- **YOUR TASK**: When you reach the line with "[Shop order] (519, 267)" in the data below, begin printing lines exactly, and stop once the line with "[ date ] (211, 199)" has been printed.

Collected data entries:
'''
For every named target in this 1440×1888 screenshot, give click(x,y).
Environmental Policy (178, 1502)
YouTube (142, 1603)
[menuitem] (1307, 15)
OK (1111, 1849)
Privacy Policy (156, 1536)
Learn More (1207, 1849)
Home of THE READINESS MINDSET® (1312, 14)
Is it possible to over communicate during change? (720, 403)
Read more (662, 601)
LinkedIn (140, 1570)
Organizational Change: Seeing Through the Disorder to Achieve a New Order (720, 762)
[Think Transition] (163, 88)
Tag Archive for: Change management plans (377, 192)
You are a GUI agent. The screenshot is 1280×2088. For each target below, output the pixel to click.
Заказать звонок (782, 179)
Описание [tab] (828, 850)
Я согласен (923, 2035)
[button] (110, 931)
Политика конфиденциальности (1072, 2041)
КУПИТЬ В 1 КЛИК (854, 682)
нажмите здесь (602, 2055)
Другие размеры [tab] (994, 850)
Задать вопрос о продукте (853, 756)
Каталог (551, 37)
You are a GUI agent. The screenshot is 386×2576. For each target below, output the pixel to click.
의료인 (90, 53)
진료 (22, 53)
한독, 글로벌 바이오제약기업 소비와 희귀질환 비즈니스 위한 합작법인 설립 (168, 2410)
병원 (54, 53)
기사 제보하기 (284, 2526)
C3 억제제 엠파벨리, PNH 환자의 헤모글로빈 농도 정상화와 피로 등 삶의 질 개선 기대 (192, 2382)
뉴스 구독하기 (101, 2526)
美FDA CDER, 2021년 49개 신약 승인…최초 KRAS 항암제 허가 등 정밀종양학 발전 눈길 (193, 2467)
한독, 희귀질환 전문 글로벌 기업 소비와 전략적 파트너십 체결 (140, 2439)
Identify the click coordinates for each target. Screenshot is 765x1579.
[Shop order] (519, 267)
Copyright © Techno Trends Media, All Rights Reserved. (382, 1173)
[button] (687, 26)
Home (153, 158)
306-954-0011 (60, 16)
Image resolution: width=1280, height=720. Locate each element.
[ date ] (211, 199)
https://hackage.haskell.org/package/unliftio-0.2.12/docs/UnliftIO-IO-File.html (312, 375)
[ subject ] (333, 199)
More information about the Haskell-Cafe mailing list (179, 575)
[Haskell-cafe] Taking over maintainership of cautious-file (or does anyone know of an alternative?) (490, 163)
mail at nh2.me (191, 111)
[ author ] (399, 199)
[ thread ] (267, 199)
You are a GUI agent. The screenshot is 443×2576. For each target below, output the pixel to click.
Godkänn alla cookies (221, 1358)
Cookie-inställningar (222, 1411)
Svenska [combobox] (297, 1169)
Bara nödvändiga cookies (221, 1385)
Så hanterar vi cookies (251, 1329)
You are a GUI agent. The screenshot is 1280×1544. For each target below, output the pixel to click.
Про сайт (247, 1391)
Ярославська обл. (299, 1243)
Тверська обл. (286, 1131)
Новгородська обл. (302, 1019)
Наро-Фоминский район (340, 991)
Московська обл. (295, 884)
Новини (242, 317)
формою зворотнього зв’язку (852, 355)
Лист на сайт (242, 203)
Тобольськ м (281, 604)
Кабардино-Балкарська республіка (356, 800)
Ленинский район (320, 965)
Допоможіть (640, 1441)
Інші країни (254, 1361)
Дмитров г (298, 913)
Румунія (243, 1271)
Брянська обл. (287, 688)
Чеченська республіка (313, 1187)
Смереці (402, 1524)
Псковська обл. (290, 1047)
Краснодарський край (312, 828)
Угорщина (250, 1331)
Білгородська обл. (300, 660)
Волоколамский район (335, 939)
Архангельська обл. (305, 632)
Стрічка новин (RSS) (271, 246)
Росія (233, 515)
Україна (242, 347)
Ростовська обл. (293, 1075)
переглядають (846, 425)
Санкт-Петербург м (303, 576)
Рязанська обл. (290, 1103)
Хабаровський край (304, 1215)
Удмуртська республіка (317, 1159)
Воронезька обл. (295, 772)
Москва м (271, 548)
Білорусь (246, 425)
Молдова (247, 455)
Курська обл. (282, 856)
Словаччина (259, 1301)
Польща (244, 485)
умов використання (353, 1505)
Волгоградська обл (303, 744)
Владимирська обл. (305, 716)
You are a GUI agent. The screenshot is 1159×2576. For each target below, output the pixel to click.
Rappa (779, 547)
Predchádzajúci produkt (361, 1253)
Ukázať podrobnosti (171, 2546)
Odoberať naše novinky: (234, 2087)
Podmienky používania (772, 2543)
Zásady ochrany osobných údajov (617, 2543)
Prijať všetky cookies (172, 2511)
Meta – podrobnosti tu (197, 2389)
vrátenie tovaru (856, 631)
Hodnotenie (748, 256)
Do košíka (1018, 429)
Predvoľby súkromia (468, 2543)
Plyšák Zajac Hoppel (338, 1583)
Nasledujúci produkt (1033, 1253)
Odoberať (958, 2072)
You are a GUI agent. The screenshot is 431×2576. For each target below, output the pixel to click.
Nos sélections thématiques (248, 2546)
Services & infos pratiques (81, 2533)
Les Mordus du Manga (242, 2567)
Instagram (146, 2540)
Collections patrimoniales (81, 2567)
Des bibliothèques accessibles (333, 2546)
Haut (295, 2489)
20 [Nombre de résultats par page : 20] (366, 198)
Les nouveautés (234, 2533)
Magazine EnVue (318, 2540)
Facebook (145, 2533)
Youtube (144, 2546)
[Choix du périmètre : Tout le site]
'''
- **SOLVED PROBLEM**:
[Shop order] (519, 267)
Copyright © Techno Trends Media, All Rights Reserved. (382, 1173)
[button] (687, 26)
Home (153, 158)
306-954-0011 (60, 16)
Image resolution: width=1280, height=720. Locate each element.
[ date ] (211, 199)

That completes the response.